WHAT YOU WILL DO
Return every entry exactly, except for any pictures.

DATA TO USE section start

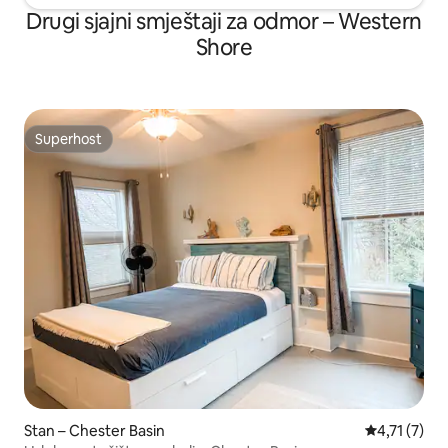
Drugi sjajni smještaji za odmor – Western
Shore
Superhost
Superhost
Stan – Chester Basin
Prosječna oc
4,71 (7)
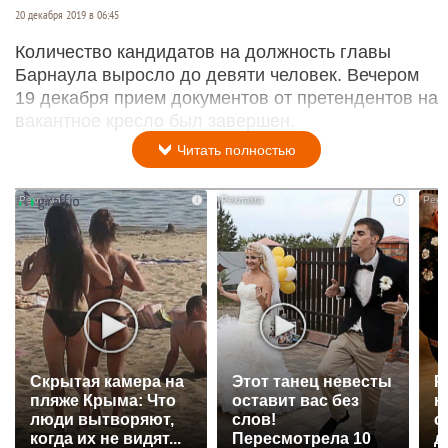
20 декабря 2019 в 06:45
Количество кандидатов на должность главы
Барнаула выросло до девяти человек. Вечером
19 декабря прием документов от претендентов на
вакантное кресло был завершен.
Читать полностью
i
i
Скрытая камера на
Этот танец невесты
Р
пляже Крыма: Что
оставит вас без
н
люди вытворяют,
слов!
с
когда их не видят...
Пересмотрела 10
д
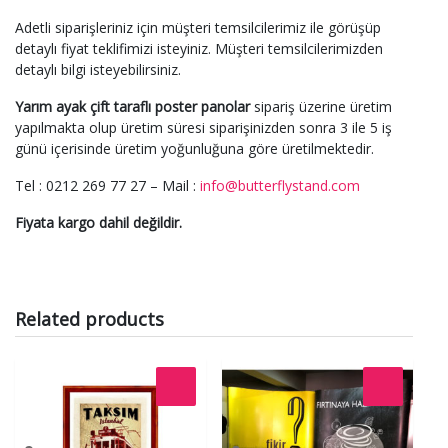
Adetli siparişleriniz için müşteri temsilcilerimiz ile görüşüp
detaylı fiyat teklifimizi isteyiniz. Müşteri temsilcilerimizden
detaylı bilgi isteyebilirsiniz.
Yarım ayak çift taraflı poster panolar
sipariş üzerine üretim
yapılmakta olup üretim süresi siparişinizden sonra 3 ile 5 iş
günü içerisinde üretim yoğunluğuna göre üretilmektedir.
Tel : 0212 269 77 27 – Mail :
info@butterflystand.com
Fiyata kargo dahil değildir.
Related products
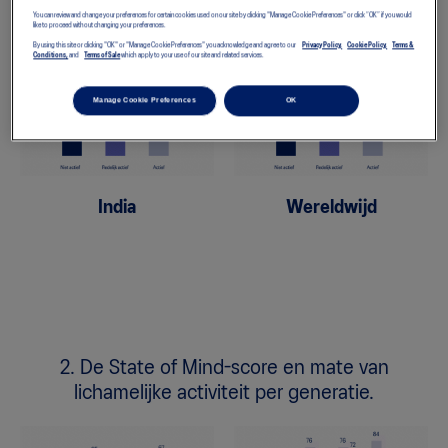
lichamelijke activiteit.
You can review and change your preferences for certain cookies used on our site by clicking "Manage Cookie Preferences" or click “OK” if you would
like to proceed without changing your preferences.
By using this site or clicking "OK" or "Manage Cookie Preferences" you acknowledge and agree to our
Privacy Policy,
Cookie Policy,
Terms &
Conditions,
and
Terms of Sale
which apply to your use of our site and related services.
Manage Cookie Preferences
OK
India
Wereldwijd
2. De State of Mind-score en mate van
lichamelijke activiteit per generatie.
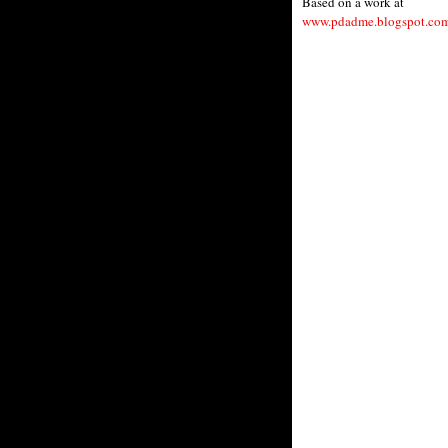
Based on a work at
www.pdadme.blogspot.co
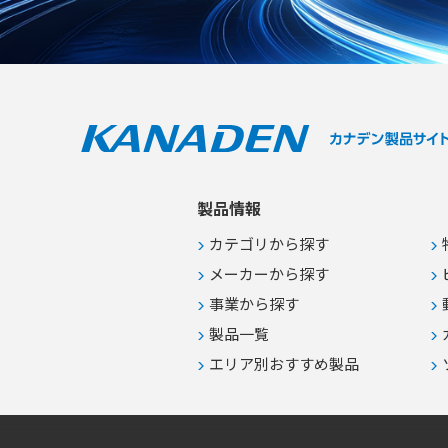
製品情報
カテゴリから探す
メーカーから探す
事業から探す
製品一覧
エリア別おすすめ製品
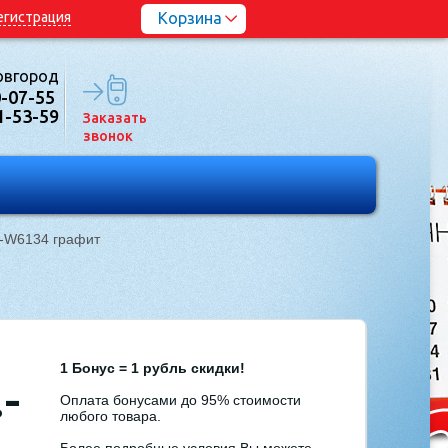
егистрация
Корзина
овгород
0-07-55
1-53-59
Заказать
звонок
-W6134 графит
1 Бонус = 1 рубль скидки!
-
Оплата бонусами до 95% стоимости
любого товара.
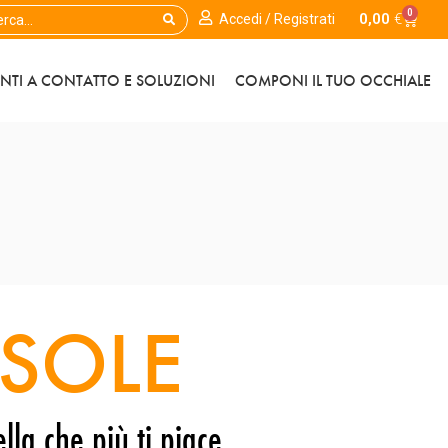
0
0,00
€
Accedi / Registrati
ENTI A CONTATTO E SOLUZIONI
COMPONI IL TUO OCCHIALE
SOLE
lla che più ti piace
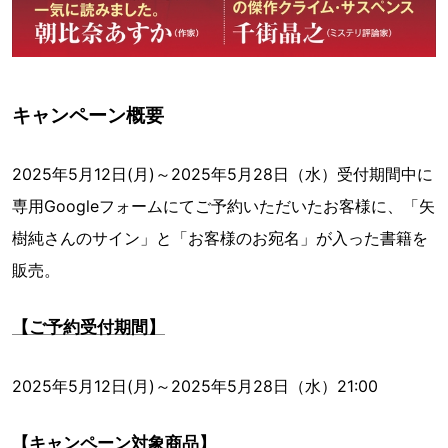
キャンペーン概要
2025年5月12日(月)～2025年5月28日（水）受付期間中に
専用Googleフォームにてご予約いただいたお客様に、「矢
樹純さんのサイン」と「お客様のお宛名」が入った書籍を
販売。
【ご予約受付期間】
2025年5月12日(月)～2025年5月28日（水）21:00
【キャンペーン対象商品】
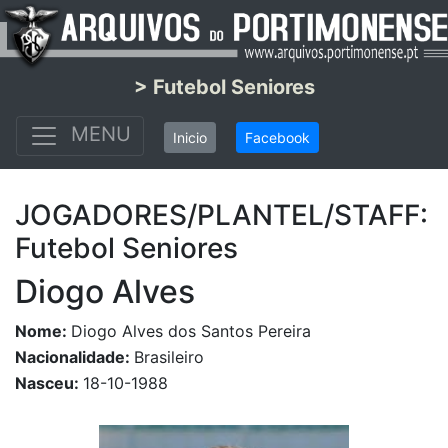
> Futebol Seniores
MENU
Inicio
Facebook
JOGADORES/PLANTEL/STAFF:
Futebol Seniores
Diogo Alves
Nome:
Diogo Alves dos Santos Pereira
Nacionalidade:
Brasileiro
Nasceu:
18-10-1988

DATA TO USE section end

TASK ANSWER
Drugi sjajni smještaji za odmor – Western
Shore
Superhost
Superhost
Stan – Chester Basin
Prosječna oc
4,71 (7)
20 декабря 2019 в 06:45
Количество кандидатов на должность главы
Барнаула выросло до девяти человек. Вечером
19 декабря прием документов от претендентов на
вакантное кресло был завершен.
Читать полностью
i
i
Скрытая камера на
Этот танец невесты
Р
пляже Крыма: Что
оставит вас без
н
люди вытворяют,
слов!
с
когда их не видят...
Пересмотрела 10
д
Adetli siparişleriniz için müşteri temsilcilerimiz ile görüşüp
detaylı fiyat teklifimizi isteyiniz. Müşteri temsilcilerimizden
detaylı bilgi isteyebilirsiniz.
Yarım ayak çift taraflı poster panolar
sipariş üzerine üretim
yapılmakta olup üretim süresi siparişinizden sonra 3 ile 5 iş
günü içerisinde üretim yoğunluğuna göre üretilmektedir.
Tel : 0212 269 77 27 – Mail :
info@butterflystand.com
Fiyata kargo dahil değildir.
Related products
lichamelijke activiteit.
You can review and change your preferences for certain cookies used on our site by clicking "Manage Cookie Preferences" or click “OK” if you would
like to proceed without changing your preferences.
By using this site or clicking "OK" or "Manage Cookie Preferences" you acknowledge and agree to our
Privacy Policy,
Cookie Policy,
Terms &
Conditions,
and
Terms of Sale
which apply to your use of our site and related services.
Manage Cookie Preferences
OK
India
Wereldwijd
2. De State of Mind-score en mate van
lichamelijke activiteit per generatie.
Based on a work at
www.pdadme.blogspot.co
製品情報
カテゴリから探す
メーカーから探す
事業から探す
製品一覧
エリア別おすすめ製品
егистрация
Корзина
овгород
0-07-55
1-53-59
Заказать
звонок
-W6134 графит
1 Бонус = 1 рубль скидки!
-
Оплата бонусами до 95% стоимости
любого товара.
0
0,00
€
Accedi / Registrati
ENTI A CONTATTO E SOLUZIONI
COMPONI IL TUO OCCHIALE
SOLE
lla che più ti piace
キャンペーン概要
2025年5月12日(月)～2025年5月28日（水）受付期間中に
専用Googleフォームにてご予約いただいたお客様に、「矢
樹純さんのサイン」と「お客様のお宛名」が入った書籍を
販売。
【ご予約受付期間】
2025年5月12日(月)～2025年5月28日（水）21:00
【キャンペーン対象商品】
> Futebol Seniores
MENU
Inicio
Facebook
JOGADORES/PLANTEL/STAFF:
Futebol Seniores
Diogo Alves
Nome:
Diogo Alves dos Santos Pereira
Nacionalidade:
Brasileiro
Nasceu:
18-10-1988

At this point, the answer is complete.